Following the release of UK GDP figures for Q3 by the Office for National Statistics (ONS) showing a sharp quarter-on-quarter rise in UK construction output in Q3.
Moustafa Ali, Economist at GlobalData, a leading data and analytics company, offers his view:
“UK construction output is falling in line with GlobalData’s expectations, which will see a contraction of 13.6% in 2020. Following a 35.7% quarter-on-quarter contraction in Q2, the sector rebounded on a quarterly basis in Q3, with an expansion of 41.7%. This quarterly improvement reflects the reopening of construction sites and the lifting of lockdown measures across the country.
“The UK construction sector has been deeply scarred by the COVID-19 outbreak, and, despite the improvement in Q3, output remained below pre-pandemic levels – in September it was down 7.3% compared to February in seasonally adjusted terms.

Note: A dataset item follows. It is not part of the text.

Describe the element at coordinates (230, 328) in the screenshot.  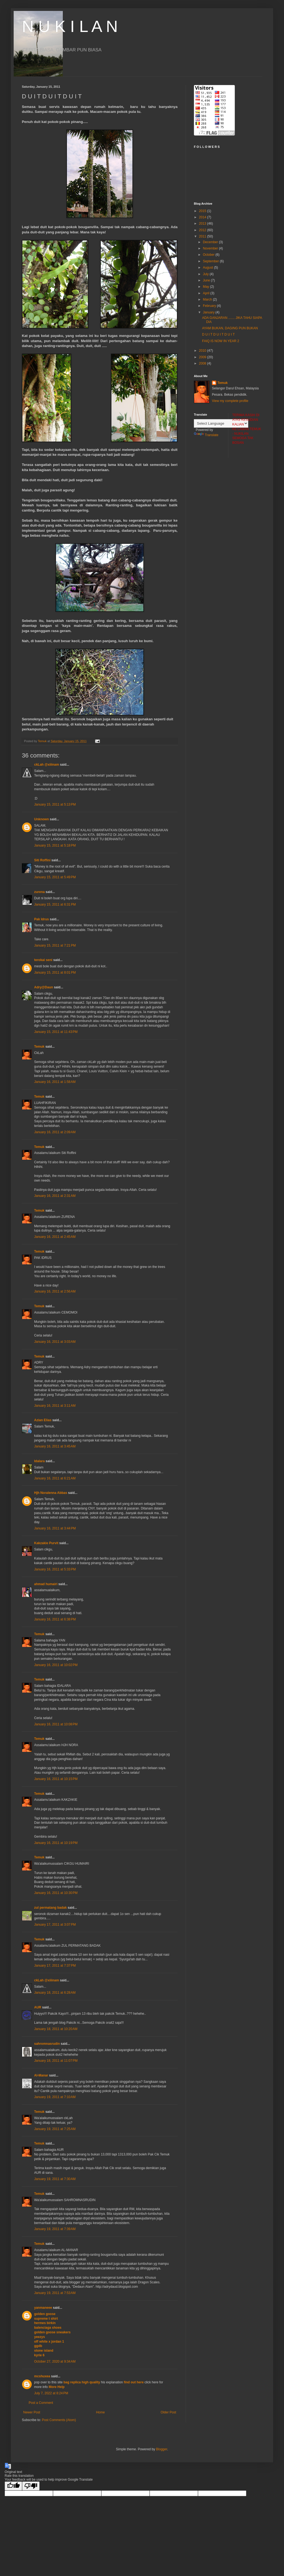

“However, the pandemic has had a varied impact across the construction sectors, with infrastructure and private housing works surpassing their pre-pandemic levels in September. Despite the strong rebound in Q3, employment in the sector has fallen sharply, with 142,000 jobs lost since Q4 2019. Employment in the sector is at its lowest level since 2013, according to the latest Labour Force Survey released by the ONS. Monthly output growth also slowed in September, with growth expanding by 2.9% following growth of 3.8% in August and a 17.4% expansion in July.

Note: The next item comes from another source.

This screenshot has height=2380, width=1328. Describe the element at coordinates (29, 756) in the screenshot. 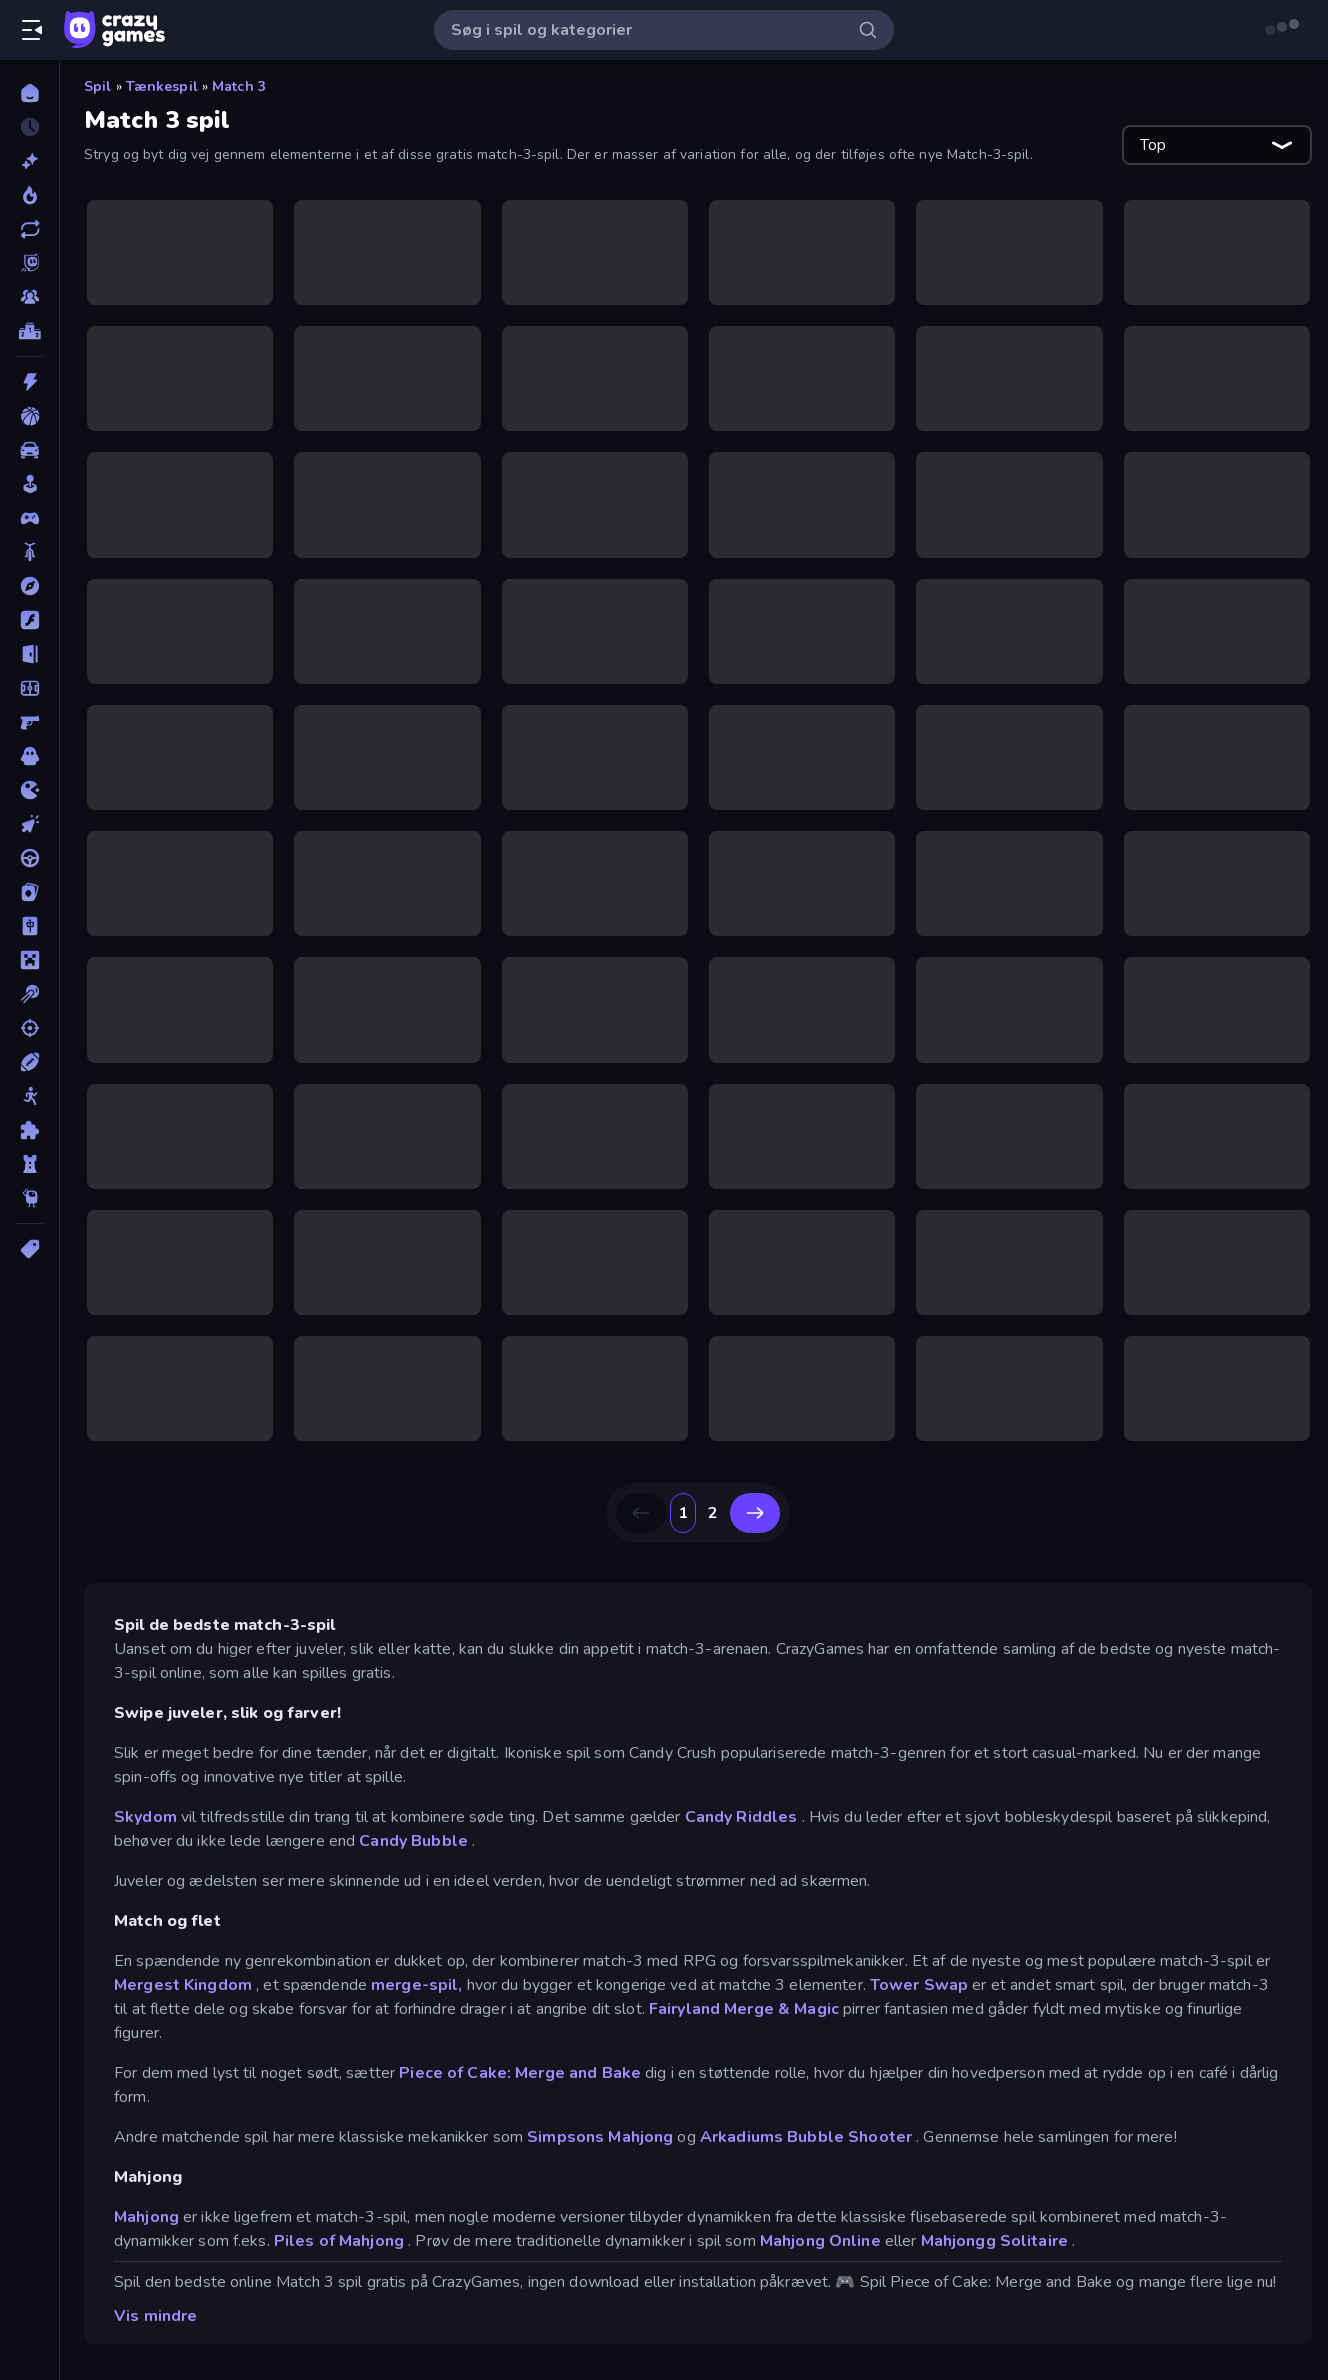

“Although economic conditions have significantly improved in Q3, a second wave of infections coupled with continued lockdown measures will constrain output growth in the sector in Q4. While chances of a trade agreement between the UK and the EU have increased over the last few weeks, some uncertainty remains, and this will likely constrain investments into new projects. However, the government’s willingness to push ahead with infrastructure projects and the Bank of England’s stimulus measures will support the housing market, and the construction sector going into 2021.”